Our financial markets have reacted to these events. Share prices have been falling and volatility has risen, due to the general uncertainty and indirect effects of the war. Bond yields have gone up, but spreads remain rather contained, implying limited fragmentation; meanwhile, share prices have recovered from the initial shock.

So far, the markets’ functioning remained intact. We have not experienced severe strains in money or security markets or liquidity shortages in the banking system.

Going forward

Looking further ahead, there are nevertheless some potential risks and indirect effects that could affect the EU financial system and could therefore become more of a concern. Foremost, there is the prospect of slower economic growth in the EU and higher inflationary pressures, coupled with the loss of business and consumer confidence and increased risk aversion. This could create a difficult environment for the financial sector. A weakening economic outlook would be negative for bank earnings and asset quality, putting pressure on bank profitability.

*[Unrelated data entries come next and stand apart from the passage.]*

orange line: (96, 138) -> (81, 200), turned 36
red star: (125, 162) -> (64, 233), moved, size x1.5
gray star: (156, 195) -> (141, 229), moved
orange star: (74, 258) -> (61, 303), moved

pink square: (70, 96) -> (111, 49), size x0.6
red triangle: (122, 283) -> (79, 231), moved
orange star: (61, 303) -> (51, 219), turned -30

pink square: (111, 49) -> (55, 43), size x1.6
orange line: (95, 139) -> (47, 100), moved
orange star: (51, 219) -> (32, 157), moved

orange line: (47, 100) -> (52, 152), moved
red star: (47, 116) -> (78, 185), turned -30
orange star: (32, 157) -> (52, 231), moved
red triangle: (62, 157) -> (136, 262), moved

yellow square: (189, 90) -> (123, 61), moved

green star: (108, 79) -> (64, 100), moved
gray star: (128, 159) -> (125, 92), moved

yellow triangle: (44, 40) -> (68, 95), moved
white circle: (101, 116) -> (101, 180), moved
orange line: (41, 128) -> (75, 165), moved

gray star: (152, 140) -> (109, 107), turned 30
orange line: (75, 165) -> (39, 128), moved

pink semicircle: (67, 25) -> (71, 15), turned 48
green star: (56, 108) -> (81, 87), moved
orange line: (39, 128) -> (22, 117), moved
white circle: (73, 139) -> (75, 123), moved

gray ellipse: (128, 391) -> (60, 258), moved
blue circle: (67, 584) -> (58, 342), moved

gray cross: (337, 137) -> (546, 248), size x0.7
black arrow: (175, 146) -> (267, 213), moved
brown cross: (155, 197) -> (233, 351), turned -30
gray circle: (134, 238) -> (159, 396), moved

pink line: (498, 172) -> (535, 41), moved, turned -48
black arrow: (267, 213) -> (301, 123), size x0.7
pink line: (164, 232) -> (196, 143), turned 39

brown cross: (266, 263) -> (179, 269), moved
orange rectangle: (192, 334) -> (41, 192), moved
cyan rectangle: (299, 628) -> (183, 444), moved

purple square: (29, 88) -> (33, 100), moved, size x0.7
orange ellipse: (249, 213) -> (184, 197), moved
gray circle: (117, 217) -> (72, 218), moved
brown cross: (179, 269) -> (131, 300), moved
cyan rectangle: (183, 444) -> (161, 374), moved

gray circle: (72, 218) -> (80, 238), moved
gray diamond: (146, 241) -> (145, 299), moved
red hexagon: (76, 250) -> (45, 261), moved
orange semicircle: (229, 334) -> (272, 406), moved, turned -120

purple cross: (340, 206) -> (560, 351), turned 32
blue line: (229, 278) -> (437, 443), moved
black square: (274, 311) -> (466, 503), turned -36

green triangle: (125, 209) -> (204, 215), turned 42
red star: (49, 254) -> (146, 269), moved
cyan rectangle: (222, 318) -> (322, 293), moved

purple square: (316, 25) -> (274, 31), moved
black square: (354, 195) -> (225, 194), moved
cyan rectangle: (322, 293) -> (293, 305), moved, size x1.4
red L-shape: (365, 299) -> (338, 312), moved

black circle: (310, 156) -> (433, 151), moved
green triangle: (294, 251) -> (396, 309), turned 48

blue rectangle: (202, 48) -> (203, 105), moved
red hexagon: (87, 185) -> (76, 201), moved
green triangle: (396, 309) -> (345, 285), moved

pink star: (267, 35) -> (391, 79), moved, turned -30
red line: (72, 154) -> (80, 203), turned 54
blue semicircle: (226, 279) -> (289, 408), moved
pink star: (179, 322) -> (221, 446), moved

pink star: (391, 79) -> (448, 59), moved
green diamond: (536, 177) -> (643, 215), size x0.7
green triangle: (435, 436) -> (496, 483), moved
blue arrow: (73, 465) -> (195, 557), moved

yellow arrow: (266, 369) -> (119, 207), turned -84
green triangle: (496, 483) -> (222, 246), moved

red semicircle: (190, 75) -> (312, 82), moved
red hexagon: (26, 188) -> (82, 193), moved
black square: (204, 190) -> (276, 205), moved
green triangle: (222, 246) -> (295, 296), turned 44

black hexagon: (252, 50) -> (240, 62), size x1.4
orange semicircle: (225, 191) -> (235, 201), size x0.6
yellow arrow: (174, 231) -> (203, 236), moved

Higher risk aversion in the banking sector could result in reduced lending to the real economy. Such second-round effects may be particularly sizeable for Member States that have significant economic or financial links with Russia or are most exposed to price increases in energy or non-energy commodities.

We should not forget that our financial institutions have become much more resilient in the last decade, not least due to the strong regulatory and supervisory framework developed and implemented within the EU. Bank balance sheets remain healthy overall, owing to robust capital positions and fewer non-performing loans. Altogether, this should enable the financial sector to weather this storm well.

The EU’s sanctions on Russia and Belarus are designed to make it harder, financially, for them to pursue their attack on Ukraine. Even the limited period from the beginning of imposition of sanctions shows that they are indeed working. It is also important to note that patience is required to see them work best.